→ YOUR TASK: Please print the line that holds "Target: right kidney." and each line after it to the end of the data, word for word, without any pictures.
*** Block opens ***
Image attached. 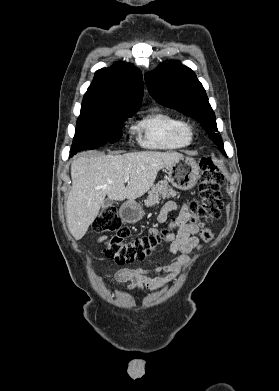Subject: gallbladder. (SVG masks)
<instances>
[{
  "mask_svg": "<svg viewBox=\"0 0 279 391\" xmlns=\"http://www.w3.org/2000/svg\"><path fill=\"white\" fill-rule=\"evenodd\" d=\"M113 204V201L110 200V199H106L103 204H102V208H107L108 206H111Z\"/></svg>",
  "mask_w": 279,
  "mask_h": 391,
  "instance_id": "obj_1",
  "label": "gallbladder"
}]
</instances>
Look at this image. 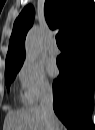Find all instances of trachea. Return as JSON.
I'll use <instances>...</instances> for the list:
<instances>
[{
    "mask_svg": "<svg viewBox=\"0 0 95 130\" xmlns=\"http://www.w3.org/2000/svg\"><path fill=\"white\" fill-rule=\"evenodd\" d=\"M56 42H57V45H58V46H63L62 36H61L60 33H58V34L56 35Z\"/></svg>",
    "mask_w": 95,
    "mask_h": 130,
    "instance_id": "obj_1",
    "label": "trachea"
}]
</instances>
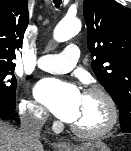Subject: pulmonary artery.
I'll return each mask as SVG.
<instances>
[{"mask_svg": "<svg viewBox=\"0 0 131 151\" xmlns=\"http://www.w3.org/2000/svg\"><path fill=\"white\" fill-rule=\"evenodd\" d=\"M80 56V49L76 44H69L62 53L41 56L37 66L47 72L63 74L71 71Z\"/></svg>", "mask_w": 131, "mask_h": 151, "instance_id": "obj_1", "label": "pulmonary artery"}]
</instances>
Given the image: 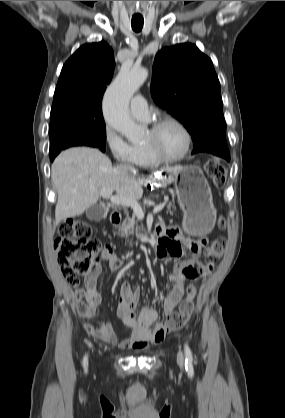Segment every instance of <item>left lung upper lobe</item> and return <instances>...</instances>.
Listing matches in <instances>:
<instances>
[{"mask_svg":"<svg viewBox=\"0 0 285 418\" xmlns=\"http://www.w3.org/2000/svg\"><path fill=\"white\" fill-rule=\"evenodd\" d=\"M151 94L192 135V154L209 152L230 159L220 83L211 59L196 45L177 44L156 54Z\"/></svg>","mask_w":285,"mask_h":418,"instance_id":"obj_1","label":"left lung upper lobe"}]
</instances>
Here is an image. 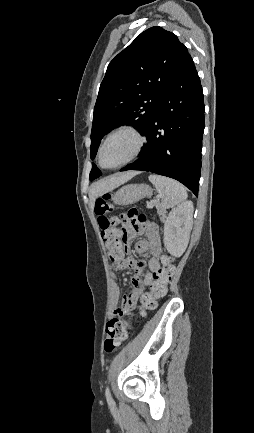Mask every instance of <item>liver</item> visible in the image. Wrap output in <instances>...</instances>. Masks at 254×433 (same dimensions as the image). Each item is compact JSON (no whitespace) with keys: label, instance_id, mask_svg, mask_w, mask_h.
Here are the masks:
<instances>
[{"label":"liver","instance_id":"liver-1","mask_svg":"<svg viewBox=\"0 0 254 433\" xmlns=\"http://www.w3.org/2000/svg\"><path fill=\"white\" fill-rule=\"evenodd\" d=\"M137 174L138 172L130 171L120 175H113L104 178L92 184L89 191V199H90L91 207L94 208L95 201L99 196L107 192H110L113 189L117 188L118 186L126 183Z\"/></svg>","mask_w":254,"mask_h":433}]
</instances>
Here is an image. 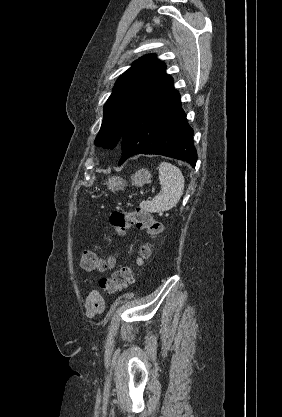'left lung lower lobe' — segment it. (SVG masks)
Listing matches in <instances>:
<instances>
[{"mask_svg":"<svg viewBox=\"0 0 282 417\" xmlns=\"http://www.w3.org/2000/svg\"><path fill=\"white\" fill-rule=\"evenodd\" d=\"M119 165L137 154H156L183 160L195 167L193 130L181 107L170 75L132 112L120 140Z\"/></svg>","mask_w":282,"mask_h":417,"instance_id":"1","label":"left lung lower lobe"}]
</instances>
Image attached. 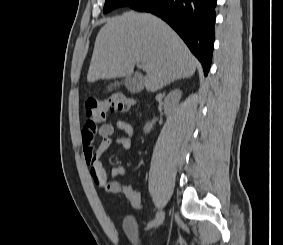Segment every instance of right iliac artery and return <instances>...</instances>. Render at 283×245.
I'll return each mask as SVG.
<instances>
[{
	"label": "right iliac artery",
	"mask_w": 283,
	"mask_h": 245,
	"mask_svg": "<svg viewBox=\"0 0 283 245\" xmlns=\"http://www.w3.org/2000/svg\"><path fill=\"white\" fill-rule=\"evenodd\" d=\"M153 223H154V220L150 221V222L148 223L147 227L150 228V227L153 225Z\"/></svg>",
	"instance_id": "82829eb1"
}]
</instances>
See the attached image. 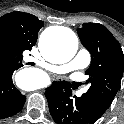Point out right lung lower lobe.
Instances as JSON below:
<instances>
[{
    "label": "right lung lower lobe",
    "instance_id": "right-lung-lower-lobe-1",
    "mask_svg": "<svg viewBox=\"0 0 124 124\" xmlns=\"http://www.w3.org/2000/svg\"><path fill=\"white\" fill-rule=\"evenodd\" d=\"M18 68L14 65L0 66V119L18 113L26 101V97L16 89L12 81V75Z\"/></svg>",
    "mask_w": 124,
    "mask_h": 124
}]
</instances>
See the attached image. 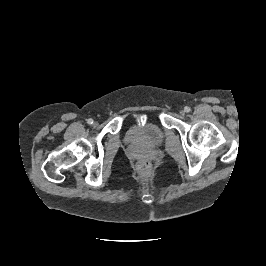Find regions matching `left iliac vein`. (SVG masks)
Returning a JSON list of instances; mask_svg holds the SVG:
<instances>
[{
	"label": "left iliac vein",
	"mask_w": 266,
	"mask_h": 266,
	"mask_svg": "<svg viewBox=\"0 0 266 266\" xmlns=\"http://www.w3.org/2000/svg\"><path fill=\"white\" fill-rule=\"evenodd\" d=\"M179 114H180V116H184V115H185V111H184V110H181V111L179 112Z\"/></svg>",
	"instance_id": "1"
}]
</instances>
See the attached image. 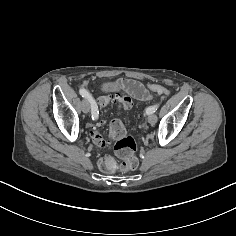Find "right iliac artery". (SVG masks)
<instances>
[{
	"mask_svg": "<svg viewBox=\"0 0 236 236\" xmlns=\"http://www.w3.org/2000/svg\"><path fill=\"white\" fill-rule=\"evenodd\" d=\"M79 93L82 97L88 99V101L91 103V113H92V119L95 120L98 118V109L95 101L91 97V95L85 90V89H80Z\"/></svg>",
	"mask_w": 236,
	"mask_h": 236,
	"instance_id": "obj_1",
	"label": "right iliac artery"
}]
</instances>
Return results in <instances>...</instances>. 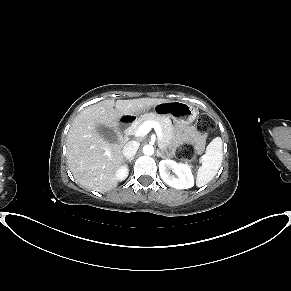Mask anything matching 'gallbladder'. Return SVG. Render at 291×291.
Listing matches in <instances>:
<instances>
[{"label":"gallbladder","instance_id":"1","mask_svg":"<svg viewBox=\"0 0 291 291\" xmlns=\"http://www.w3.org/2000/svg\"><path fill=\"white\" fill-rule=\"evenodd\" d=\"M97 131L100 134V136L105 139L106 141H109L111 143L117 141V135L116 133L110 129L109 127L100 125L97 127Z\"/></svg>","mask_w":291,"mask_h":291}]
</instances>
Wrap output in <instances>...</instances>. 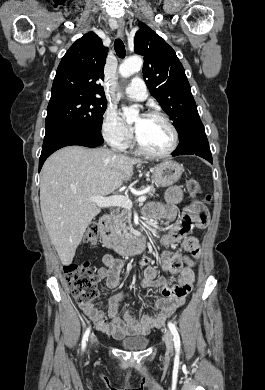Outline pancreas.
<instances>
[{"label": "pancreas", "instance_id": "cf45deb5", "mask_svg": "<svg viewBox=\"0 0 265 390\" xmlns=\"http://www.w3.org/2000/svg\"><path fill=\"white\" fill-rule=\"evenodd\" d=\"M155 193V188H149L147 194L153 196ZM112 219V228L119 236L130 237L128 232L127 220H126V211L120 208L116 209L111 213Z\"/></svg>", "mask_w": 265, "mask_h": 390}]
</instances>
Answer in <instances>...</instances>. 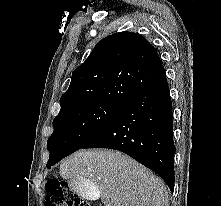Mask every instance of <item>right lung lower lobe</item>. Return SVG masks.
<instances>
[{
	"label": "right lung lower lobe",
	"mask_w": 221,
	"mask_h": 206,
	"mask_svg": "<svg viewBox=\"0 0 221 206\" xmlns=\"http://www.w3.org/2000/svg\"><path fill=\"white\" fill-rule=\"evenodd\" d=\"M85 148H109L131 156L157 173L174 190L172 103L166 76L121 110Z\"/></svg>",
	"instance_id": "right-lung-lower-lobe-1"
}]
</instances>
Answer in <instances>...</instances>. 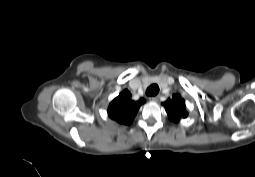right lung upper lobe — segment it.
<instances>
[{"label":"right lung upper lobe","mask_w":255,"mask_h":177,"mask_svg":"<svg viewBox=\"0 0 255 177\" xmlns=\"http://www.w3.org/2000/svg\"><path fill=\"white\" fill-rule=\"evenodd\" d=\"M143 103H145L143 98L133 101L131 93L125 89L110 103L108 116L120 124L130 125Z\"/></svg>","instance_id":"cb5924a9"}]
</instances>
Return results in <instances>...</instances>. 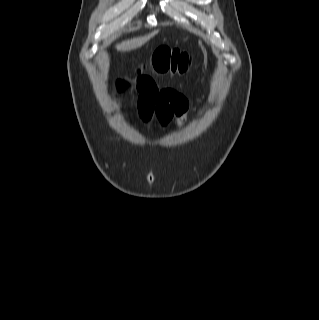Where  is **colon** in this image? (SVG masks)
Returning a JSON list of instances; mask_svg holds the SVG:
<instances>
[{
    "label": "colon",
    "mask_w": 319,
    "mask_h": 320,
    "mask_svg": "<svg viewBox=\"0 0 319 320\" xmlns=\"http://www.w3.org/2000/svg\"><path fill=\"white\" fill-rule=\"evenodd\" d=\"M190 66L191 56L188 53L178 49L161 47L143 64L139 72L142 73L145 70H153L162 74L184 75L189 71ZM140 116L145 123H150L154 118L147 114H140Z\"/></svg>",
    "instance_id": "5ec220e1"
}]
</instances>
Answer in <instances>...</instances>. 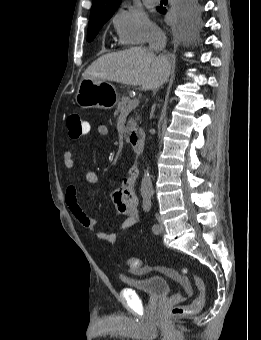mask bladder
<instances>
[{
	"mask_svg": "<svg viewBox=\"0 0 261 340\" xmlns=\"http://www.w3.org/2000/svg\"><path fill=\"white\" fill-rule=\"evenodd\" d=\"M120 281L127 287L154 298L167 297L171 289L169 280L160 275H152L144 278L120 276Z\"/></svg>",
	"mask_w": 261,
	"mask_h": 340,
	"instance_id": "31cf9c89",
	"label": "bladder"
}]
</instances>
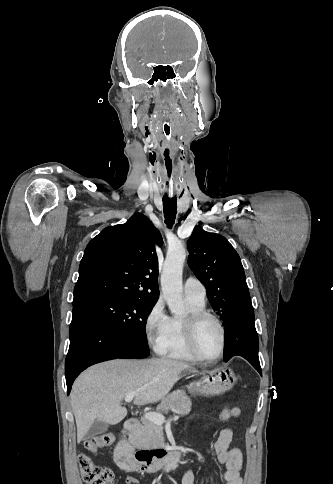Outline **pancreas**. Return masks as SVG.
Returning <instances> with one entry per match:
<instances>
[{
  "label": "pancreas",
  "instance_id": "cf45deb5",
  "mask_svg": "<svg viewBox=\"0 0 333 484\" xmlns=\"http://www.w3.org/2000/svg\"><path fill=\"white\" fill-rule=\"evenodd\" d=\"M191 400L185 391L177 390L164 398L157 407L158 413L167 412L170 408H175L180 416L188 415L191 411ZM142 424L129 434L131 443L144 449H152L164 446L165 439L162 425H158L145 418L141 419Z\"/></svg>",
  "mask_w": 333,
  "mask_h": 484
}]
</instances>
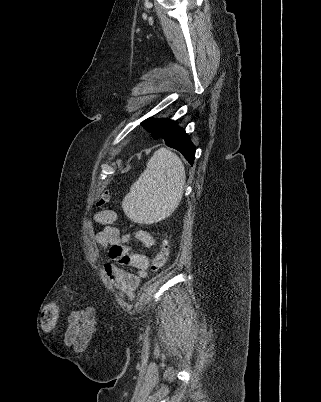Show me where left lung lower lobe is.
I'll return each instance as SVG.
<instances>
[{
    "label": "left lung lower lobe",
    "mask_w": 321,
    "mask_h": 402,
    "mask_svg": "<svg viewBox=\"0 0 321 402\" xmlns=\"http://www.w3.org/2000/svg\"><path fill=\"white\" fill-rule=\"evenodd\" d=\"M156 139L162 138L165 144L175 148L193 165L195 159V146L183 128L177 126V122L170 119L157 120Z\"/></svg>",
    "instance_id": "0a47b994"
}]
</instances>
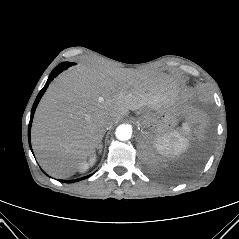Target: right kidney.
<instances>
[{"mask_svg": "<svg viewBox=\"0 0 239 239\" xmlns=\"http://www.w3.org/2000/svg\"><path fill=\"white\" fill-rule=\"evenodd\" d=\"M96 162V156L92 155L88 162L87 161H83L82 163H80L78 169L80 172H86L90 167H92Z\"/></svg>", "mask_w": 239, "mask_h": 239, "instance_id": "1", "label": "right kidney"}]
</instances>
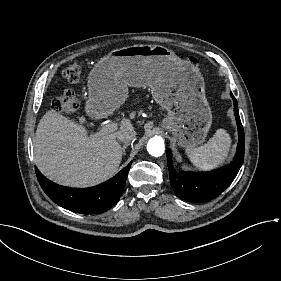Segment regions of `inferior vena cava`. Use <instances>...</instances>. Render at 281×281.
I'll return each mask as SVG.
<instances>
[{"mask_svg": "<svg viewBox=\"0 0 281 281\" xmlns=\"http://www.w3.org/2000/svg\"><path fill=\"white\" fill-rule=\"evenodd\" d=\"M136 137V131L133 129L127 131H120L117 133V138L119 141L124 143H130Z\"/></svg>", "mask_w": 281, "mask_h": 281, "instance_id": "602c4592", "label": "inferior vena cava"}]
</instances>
*** Block closes ***
→ EXERCISE ANSWER:
Target: right kidney.
<instances>
[{"mask_svg": "<svg viewBox=\"0 0 239 239\" xmlns=\"http://www.w3.org/2000/svg\"><path fill=\"white\" fill-rule=\"evenodd\" d=\"M96 162V156L92 155L88 162L87 161H83L82 163H80L78 169L80 172H86L90 167H92Z\"/></svg>", "mask_w": 239, "mask_h": 239, "instance_id": "1", "label": "right kidney"}]
</instances>
Segment regions of `inferior vena cava`. Use <instances>...</instances>. Render at 281×281.
I'll return each mask as SVG.
<instances>
[{"mask_svg": "<svg viewBox=\"0 0 281 281\" xmlns=\"http://www.w3.org/2000/svg\"><path fill=\"white\" fill-rule=\"evenodd\" d=\"M136 137V131L133 129L127 131H120L117 133V138L119 141L124 143H130Z\"/></svg>", "mask_w": 281, "mask_h": 281, "instance_id": "602c4592", "label": "inferior vena cava"}]
</instances>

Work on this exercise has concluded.